Closed adebiasi21 closed 3 years ago
This is tricky question, and I think the answer sort of depends on what viewpoint you take:
Mechanically, the answer is yes. You can just "ignore" that the outcome is a count variable and run the code in the did
package. If you interpret parallel trends (the main assumption underlying DID) as being just a reduced form assumption that might hold in the data (which you could in some ways check in pre-treatment periods), then this would be reasonable. My sense is that this is very commonly done in applied work (both with count data or the same sorts of issues would come up if you had, say, a binary outcome).
That being said, it is going to be very hard to write down a model for potential outcomes like a poisson regression with fixed effects that leads to parallel trends holding. I'm sensitive to this point (perhaps more than most), but I think that carefully checking pre-trends and ignoring issues related to nonlinear models is very common.
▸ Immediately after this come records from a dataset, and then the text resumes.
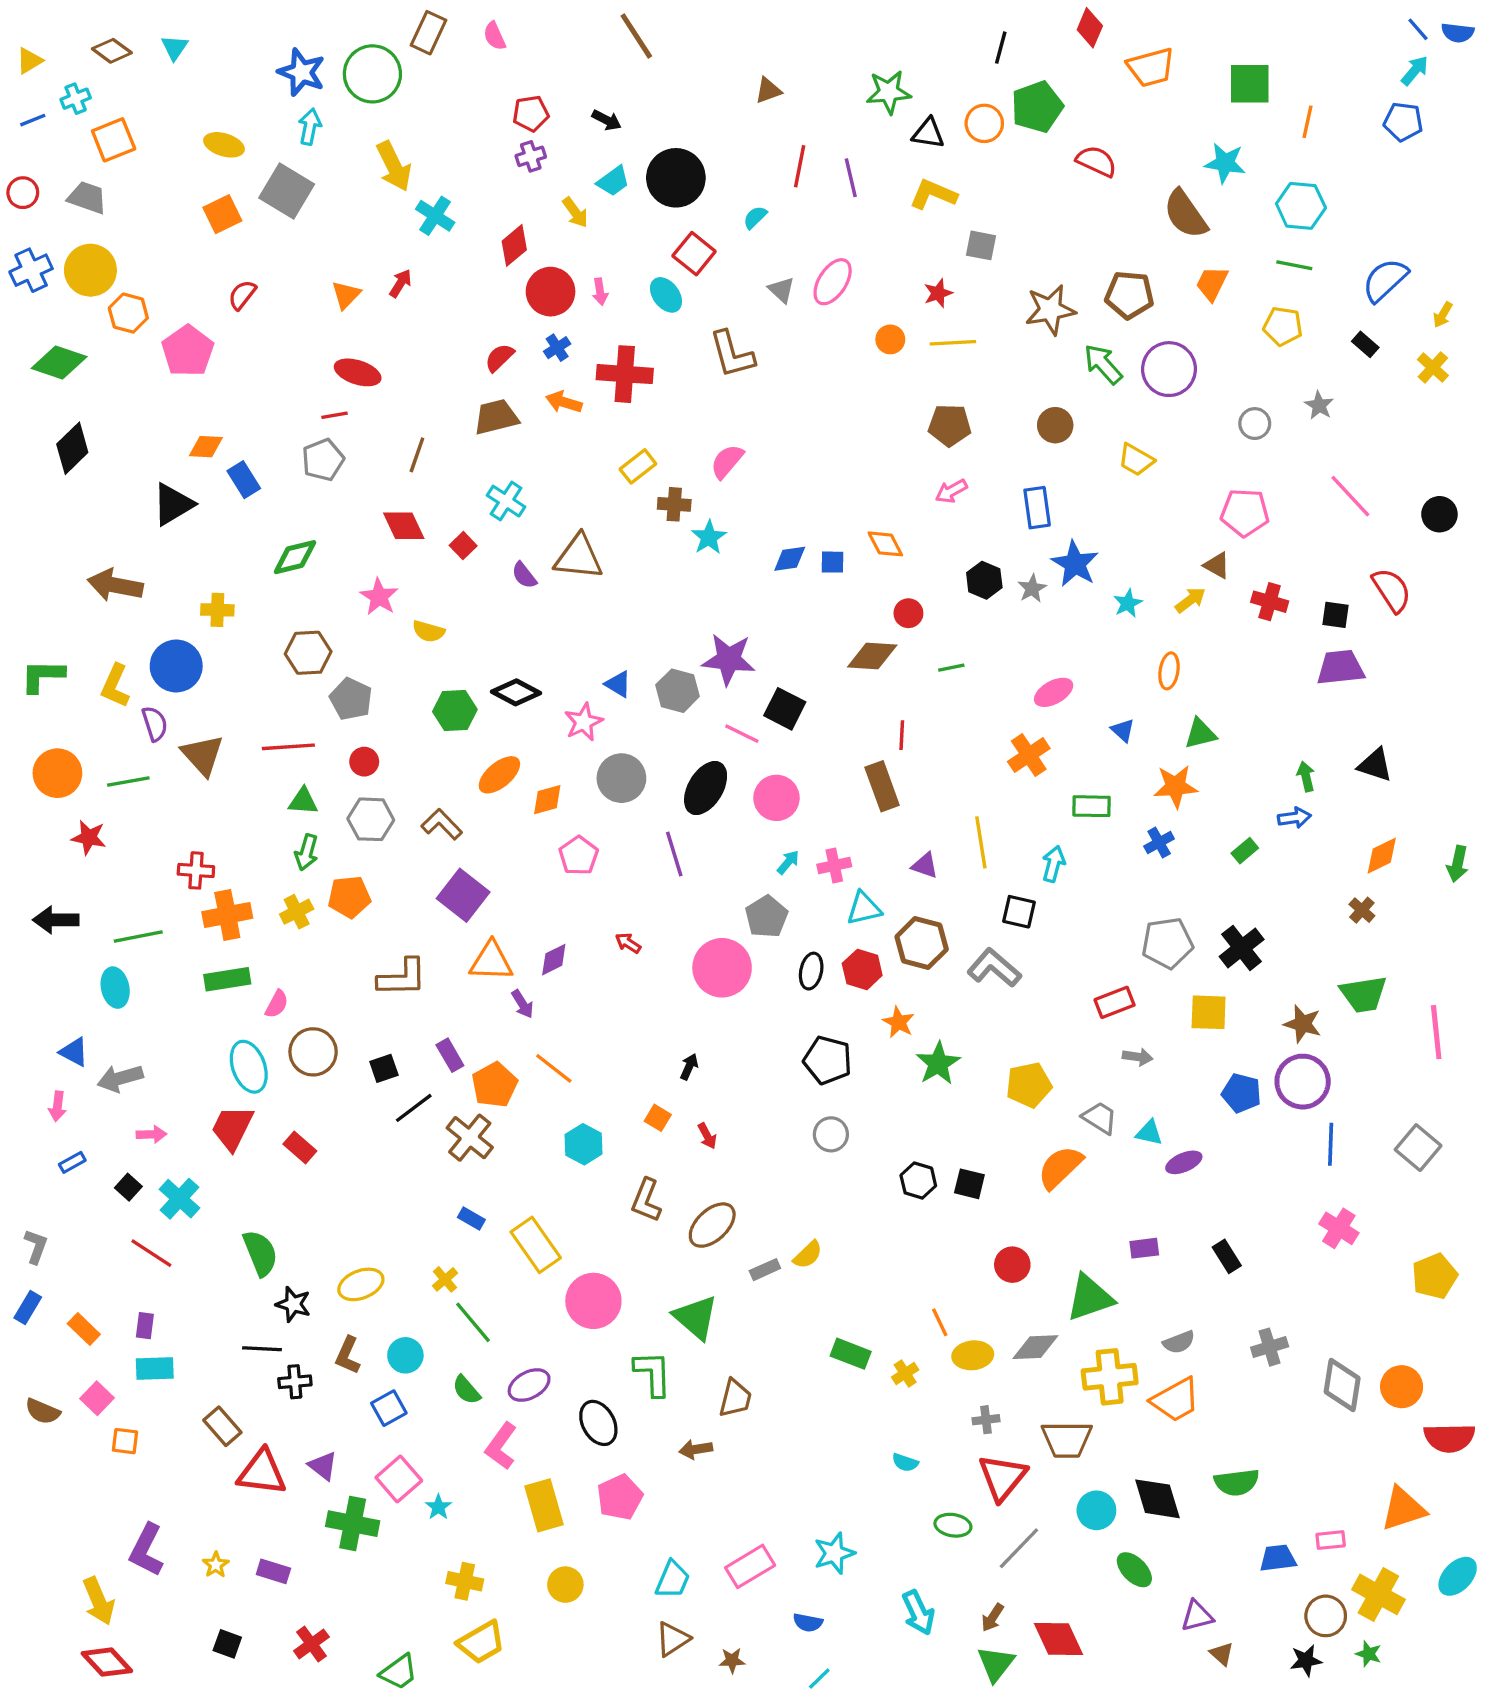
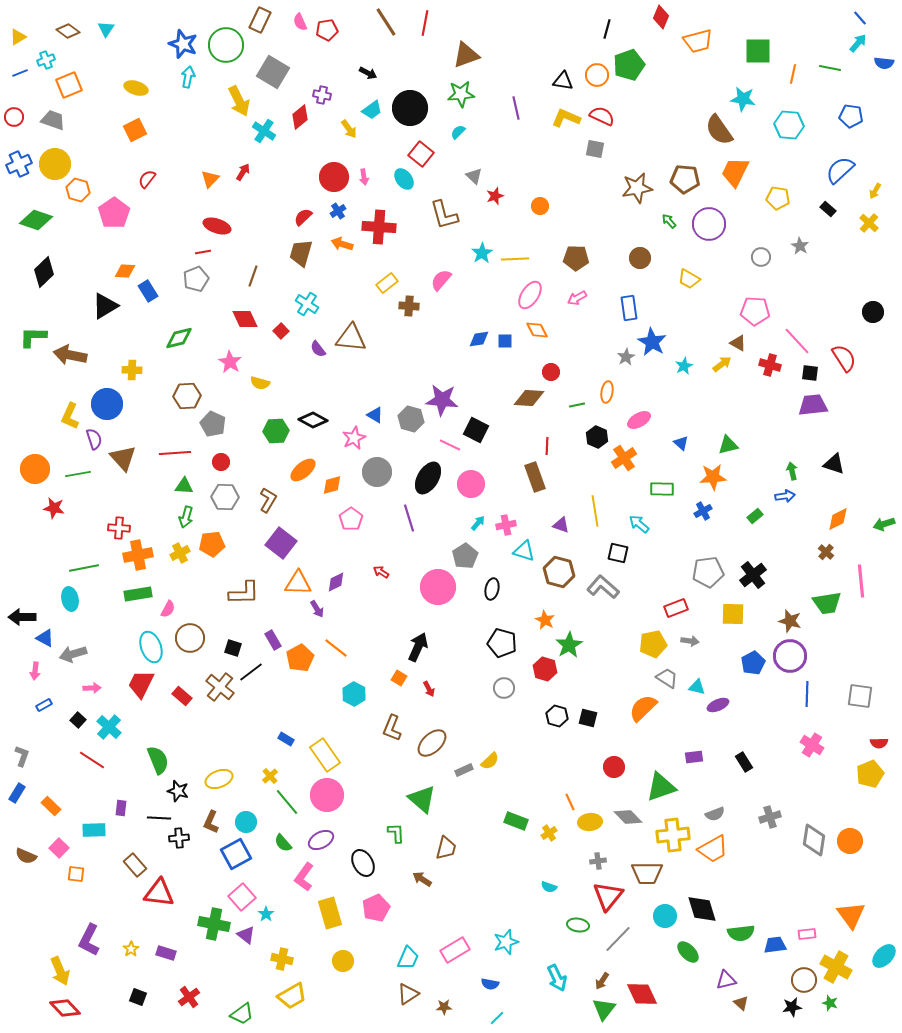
blue semicircle: (1458, 33) -> (884, 63), moved
brown triangle: (768, 90) -> (466, 55), size x1.6
green star: (889, 92) -> (461, 94), moved
red pentagon: (531, 113) -> (327, 30), moved
blue pentagon: (1403, 122) -> (851, 116), moved
purple cross: (531, 156) -> (322, 95), turned 30
red semicircle: (1096, 161) -> (602, 116), moved
red line: (800, 166) -> (425, 23), moved
gray square: (287, 191) -> (273, 72), moved
red diamond: (514, 245) -> (300, 117), moved
green line: (1294, 265) -> (830, 68), moved
pink ellipse: (833, 282) -> (530, 295), moved
orange trapezoid: (1212, 283) -> (735, 172), size x1.4
red star: (938, 293) -> (495, 196), moved
yellow line: (953, 343) -> (515, 259), moved
green arrow: (1103, 364) -> (669, 221), size x0.6
brown trapezoid: (496, 417) -> (301, 253), turned -60
pink line: (1350, 496) -> (797, 341), moved
cyan star: (709, 537) -> (482, 253), moved
black hexagon: (984, 580) -> (597, 437), moved
orange ellipse: (1169, 671) -> (607, 392), moved
green L-shape: (43, 676) -> (33, 337), moved
brown L-shape: (442, 824) -> (268, 500), turned 75
cyan arrow: (1054, 864) -> (639, 524), turned -65
green arrow: (1458, 864) -> (884, 524), turned 60
cyan triangle: (864, 908) -> (524, 551), turned 30
black arrow: (56, 920) -> (22, 617), moved
red hexagon: (862, 969) -> (545, 669), moved
pink line: (1436, 1032) -> (861, 581), moved
black arrow: (689, 1067) -> (418, 647), size x1.8
black square: (384, 1068) -> (233, 648), turned 36
yellow pentagon: (1029, 1085) -> (653, 644), moved
blue pentagon: (1242, 1093) -> (753, 663), turned 30
brown cross: (470, 1138) -> (220, 687), moved
gray square: (1418, 1148) -> (860, 696), turned -32
pink circle: (593, 1301) -> (327, 795), moved
purple rectangle: (145, 1326) -> (121, 808), moved
gray diamond: (1035, 1347) -> (628, 817), turned 48
green L-shape: (653, 1373) -> (396, 833), size x0.7
blue square: (389, 1408) -> (236, 854), size x1.4
red semicircle: (1449, 1438) -> (879, 743), moved, size x0.6
brown arrow: (696, 1449) -> (422, 879), turned 42
purple triangle: (323, 1466) -> (246, 935), moved
green semicircle: (1237, 1482) -> (741, 933), moved
orange triangle: (1403, 1509) -> (851, 915), turned -48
One last comment, I don't think there is going to be a "fix" for this if you were to use TWFE, our approach, or some other approach. This is a more general issue of fixed effects in nonlinear models.
Brant
I greatly appreciate your thorough response, Brant!
I have one more related question, which I am ashamed to say is rather rudimentary.
In this context, how should treatment effects be interpreted for count outcomes? In the employment example provided by the authors, treatment effects are reported in terms of a percentage decrease/increase. I suspect this may have something to do with their logged outcome. Or, am I off base here?
I think you should just interpret as how much outcomes increase on average for the treated group due to participating in the treatment --- so I don't think there is anything different about interpreting the results due to the count outcome relative to a continuous outcome. I think the bigger issue is the one we were talking about previously.
You are also right about the interpretation in our application being due to the logged outcome.
Does the did package accommodate count outcomes? If so, how is this achieved? Or, is this question a moot point? In the TWFE framework (which I am trying to get away from), I have used negative binomial or poisson regression to model count outcomes.